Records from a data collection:
________________________________________

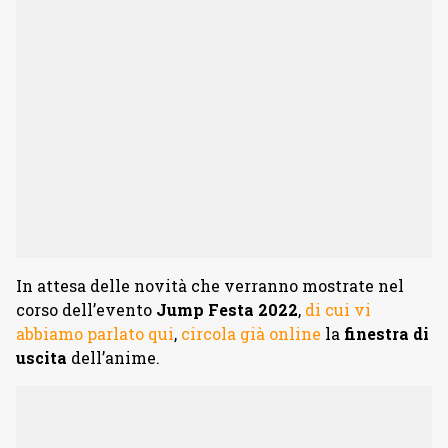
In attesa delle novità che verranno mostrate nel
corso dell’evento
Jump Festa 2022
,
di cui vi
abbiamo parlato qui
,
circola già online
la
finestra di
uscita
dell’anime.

________________________________________

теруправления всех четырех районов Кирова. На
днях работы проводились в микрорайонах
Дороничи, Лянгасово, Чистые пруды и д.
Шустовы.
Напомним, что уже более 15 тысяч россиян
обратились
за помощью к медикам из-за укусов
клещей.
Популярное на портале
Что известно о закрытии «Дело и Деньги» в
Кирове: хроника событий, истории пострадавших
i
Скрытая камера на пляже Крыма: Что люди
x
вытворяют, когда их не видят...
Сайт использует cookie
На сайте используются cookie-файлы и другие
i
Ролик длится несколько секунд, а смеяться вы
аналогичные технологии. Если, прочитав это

________________________________________

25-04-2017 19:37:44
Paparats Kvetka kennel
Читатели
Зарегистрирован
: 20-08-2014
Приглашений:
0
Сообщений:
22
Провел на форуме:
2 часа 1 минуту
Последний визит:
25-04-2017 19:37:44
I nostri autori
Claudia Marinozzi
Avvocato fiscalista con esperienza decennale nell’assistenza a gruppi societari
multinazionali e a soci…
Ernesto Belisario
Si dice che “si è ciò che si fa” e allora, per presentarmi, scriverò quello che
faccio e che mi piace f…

________________________________________

▸ Work task
What lines in the data include the string "cookie"? Copy each one.

▸ Output of the task
Сайт использует cookie
На сайте используются cookie-файлы и другие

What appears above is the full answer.